Everyone moves full of big dreams, and hometown visions of catching fire immediately. Almost as quickly, reality starts setting in as to how many people are here. Waiting all night to play one song on a writer's night, performing in the same clubs sometimes for years, seeing the same people, and virtually getting nowhere, is not the most conducive to having a good mental attitude.

You hear the frustration in many writers and artists' voices as they sink more and more as time goes dealing with the seeming futility. They tend to write more and more negative songs and of course no one wants to be around someone negative all the time so it feeds on itself like a forest fire.

When you toss in a VERY difficult job market (there are hundreds of applicants for even the most menial jobs because there are people constantly stepping to replace those that don't last) and the fact that savings go quickly as well as realizing you don't need just ONE job, but many jobs, and THAT takes you away from performing, writing, recording. Again, these are all part of the obstacles everyone has to overcome.
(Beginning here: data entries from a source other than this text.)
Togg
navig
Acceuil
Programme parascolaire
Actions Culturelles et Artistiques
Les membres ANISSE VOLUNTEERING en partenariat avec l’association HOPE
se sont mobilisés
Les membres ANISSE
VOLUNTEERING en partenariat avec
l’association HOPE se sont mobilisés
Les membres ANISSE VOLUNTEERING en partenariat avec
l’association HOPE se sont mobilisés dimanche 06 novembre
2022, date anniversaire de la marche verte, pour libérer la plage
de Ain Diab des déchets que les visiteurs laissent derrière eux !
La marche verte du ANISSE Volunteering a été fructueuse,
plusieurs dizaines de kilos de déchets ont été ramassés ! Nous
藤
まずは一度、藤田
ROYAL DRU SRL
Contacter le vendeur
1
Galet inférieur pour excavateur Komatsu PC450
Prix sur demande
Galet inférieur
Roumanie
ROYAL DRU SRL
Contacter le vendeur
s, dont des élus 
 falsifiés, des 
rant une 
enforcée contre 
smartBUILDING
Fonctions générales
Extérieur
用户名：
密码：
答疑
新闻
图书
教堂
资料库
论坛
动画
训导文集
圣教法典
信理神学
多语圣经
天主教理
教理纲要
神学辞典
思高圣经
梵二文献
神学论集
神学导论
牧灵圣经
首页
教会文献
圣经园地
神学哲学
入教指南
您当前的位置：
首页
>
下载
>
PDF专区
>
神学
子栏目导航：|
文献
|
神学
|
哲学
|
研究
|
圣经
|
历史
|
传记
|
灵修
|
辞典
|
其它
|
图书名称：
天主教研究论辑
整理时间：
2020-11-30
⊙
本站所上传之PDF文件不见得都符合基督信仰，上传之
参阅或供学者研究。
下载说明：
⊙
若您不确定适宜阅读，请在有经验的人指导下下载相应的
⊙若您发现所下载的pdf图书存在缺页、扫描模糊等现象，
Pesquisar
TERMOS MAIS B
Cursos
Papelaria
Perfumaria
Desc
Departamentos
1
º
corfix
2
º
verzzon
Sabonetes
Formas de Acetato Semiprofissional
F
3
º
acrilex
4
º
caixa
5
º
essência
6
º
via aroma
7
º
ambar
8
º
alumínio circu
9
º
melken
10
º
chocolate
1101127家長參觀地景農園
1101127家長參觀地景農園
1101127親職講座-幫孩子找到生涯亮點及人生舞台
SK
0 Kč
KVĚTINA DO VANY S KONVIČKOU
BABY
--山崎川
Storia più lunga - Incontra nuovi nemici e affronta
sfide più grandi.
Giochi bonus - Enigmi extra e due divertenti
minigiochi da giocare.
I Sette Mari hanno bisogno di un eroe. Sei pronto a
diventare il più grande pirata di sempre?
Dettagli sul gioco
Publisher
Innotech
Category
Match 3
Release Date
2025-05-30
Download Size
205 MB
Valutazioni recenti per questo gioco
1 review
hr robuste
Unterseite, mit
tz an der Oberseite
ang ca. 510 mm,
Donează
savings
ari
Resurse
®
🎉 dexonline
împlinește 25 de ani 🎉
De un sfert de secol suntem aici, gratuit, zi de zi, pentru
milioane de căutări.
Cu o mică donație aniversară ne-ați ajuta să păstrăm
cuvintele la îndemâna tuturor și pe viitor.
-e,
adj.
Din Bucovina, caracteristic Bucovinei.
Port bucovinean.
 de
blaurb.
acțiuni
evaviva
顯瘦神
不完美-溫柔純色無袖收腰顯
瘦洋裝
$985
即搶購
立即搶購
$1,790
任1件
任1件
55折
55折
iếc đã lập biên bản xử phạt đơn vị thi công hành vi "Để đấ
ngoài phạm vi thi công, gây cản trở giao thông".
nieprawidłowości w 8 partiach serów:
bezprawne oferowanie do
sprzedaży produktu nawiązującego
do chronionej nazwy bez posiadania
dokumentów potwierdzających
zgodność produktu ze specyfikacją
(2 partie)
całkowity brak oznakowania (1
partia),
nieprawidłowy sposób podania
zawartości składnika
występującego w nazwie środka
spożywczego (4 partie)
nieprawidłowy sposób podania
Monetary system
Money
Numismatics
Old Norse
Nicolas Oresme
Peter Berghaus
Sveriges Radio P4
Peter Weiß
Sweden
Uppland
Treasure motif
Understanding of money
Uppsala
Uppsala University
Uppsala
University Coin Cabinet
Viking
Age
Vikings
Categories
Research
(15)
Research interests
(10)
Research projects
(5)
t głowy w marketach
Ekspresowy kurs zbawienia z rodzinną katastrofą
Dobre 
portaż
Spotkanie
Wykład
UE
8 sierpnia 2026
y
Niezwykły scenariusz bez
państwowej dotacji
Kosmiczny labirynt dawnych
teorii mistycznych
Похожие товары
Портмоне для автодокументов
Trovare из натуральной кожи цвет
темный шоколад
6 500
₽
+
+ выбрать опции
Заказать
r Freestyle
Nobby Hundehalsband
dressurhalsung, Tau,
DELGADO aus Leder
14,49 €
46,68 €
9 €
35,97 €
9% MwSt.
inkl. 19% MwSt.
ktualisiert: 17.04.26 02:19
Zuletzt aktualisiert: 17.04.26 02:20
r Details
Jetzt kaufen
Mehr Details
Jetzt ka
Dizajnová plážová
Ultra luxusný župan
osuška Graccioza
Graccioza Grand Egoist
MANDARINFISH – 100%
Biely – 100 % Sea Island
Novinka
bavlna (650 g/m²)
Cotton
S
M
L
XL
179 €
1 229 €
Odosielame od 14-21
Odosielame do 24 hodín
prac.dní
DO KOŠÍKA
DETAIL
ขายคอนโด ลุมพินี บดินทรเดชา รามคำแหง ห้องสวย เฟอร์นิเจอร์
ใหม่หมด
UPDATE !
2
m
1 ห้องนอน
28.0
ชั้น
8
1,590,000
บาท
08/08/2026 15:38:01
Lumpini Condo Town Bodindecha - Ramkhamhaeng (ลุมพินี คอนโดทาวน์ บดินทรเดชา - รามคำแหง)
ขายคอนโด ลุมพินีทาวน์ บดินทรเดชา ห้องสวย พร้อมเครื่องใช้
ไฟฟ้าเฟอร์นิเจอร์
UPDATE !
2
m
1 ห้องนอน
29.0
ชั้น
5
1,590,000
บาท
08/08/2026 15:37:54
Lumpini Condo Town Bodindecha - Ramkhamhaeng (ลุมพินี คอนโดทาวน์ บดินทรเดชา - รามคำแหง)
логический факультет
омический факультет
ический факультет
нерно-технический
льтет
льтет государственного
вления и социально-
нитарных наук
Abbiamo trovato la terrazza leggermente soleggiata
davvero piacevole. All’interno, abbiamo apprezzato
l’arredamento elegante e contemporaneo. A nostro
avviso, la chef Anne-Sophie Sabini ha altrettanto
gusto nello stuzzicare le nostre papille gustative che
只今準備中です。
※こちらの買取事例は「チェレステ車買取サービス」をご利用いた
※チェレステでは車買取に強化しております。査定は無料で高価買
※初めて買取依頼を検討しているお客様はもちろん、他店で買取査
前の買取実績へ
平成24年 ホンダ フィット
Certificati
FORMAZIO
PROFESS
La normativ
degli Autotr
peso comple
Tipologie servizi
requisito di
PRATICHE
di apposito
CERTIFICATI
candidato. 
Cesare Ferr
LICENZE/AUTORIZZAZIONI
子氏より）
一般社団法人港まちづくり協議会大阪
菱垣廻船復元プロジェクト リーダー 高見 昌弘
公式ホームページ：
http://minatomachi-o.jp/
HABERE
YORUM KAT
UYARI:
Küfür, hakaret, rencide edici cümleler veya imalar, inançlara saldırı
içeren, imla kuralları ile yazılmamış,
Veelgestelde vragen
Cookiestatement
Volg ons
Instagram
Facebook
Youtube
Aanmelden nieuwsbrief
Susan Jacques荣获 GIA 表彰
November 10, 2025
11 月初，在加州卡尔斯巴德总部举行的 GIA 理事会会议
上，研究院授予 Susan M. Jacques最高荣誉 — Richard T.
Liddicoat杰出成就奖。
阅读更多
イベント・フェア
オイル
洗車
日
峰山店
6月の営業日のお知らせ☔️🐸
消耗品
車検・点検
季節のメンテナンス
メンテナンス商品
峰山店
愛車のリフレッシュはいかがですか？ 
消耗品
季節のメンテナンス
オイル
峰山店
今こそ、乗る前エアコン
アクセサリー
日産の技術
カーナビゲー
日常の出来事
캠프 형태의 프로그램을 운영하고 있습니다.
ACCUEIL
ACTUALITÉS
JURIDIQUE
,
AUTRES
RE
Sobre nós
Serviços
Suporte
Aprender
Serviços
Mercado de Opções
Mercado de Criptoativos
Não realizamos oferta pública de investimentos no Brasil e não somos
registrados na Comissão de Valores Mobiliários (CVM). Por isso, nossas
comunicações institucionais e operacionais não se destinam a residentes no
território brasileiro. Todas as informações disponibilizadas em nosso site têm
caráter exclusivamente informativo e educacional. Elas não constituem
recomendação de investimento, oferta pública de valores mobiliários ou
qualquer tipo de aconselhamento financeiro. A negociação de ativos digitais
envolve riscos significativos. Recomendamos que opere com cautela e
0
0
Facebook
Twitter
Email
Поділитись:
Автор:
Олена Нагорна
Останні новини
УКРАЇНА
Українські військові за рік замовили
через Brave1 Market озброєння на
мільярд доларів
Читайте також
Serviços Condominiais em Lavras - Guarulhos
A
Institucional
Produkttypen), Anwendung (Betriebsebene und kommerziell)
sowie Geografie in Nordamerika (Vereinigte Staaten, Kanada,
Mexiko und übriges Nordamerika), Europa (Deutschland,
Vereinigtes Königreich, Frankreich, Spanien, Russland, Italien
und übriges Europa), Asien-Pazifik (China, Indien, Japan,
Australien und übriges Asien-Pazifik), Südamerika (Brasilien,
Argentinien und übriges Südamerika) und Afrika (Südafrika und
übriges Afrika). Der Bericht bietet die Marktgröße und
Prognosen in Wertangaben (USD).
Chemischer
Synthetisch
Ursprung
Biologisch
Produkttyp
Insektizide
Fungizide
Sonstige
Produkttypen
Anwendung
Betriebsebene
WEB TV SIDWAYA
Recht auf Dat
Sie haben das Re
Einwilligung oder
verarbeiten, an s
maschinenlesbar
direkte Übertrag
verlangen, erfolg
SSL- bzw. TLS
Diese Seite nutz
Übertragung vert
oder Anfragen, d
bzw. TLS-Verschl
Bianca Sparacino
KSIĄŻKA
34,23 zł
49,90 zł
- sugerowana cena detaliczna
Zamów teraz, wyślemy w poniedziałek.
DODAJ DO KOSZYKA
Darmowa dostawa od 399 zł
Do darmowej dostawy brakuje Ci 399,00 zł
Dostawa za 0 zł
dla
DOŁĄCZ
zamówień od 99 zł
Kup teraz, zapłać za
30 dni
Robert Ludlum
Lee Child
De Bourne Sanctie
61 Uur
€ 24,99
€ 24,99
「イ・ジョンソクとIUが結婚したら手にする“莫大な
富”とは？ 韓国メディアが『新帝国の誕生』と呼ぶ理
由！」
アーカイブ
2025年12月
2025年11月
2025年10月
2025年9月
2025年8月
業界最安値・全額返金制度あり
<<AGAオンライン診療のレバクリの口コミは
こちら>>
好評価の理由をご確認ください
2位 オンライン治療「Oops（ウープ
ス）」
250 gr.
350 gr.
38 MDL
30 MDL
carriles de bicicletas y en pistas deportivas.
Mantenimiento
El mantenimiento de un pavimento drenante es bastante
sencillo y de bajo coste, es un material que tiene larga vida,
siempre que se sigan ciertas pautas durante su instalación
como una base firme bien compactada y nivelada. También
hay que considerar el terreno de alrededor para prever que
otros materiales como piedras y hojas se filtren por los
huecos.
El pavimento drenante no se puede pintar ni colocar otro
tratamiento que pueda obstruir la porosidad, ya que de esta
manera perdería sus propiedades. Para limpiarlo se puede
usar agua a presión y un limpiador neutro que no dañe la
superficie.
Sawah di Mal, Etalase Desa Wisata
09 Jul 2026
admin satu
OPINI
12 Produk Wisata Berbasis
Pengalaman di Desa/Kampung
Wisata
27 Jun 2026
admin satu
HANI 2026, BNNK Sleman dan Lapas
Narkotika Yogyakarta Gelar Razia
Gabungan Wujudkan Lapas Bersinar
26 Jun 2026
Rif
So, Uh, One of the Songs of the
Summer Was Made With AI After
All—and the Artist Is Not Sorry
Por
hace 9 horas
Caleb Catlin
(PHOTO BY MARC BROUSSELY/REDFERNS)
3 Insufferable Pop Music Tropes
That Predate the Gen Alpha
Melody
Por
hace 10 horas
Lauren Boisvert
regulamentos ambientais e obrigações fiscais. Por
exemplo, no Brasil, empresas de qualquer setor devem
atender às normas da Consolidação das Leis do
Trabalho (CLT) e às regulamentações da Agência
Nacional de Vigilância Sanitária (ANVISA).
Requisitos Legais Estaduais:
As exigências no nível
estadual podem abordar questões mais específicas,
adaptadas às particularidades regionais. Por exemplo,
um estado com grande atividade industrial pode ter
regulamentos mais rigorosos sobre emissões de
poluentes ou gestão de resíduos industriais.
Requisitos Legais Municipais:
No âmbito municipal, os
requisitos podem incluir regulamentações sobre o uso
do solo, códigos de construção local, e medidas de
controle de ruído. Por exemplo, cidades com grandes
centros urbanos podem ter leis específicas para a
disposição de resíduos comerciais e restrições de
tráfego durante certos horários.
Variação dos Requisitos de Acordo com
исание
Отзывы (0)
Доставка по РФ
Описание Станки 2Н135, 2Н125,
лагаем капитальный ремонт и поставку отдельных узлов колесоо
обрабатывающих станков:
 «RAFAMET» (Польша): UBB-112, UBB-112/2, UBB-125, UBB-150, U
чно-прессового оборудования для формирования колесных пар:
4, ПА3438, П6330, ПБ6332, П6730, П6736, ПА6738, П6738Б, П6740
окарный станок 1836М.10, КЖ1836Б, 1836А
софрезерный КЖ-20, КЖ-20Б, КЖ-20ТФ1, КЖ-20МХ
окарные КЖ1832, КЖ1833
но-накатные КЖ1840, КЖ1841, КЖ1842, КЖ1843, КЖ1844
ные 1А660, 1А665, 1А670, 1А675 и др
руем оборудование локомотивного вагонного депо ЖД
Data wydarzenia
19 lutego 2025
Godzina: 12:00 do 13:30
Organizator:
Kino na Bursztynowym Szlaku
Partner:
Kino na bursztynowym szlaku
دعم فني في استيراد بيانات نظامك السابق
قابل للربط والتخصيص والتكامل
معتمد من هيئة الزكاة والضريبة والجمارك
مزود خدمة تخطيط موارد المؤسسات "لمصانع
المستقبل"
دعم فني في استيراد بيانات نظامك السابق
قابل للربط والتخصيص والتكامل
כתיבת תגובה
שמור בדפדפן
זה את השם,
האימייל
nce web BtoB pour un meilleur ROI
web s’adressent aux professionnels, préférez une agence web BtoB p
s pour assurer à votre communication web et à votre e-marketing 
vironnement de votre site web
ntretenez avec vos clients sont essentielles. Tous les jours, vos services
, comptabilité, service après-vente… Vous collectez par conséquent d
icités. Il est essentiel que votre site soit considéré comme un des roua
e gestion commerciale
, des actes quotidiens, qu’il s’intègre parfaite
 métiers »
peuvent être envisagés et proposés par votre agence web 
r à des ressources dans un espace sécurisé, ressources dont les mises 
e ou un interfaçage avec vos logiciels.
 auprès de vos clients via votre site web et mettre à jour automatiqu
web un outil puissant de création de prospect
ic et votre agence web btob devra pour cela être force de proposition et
A lot of people come through one of the eight Universities in the area featuring some kind of music or music business program and think their high priced diplomas will ensure a position,when like most jobs, practical experience is the key.

They find that record labels are interested in FAN BASE, which is gained OUTSIDE of Nashville, so often being in town is more of a detrament than being out of town.

Then there are the same stumbling blocks as everyone else has, raging hormones, being attracted to people JUST LIKE YOU, can lead to the marraiges, families, and the inevitable peer pressure "YOU'VE BEEN THERE TWO MONTHS! HAVEN'T YOU MADE IT YET?"

It all can add up pretty quick. There are no easy answers and each person has to deal with it on their own level. But as I always say, it is 85% of what happens "off the field" that is paramount in doing this at all. Most people just can't stick it out. There is a quite thorough "thinning out the herd" effect here.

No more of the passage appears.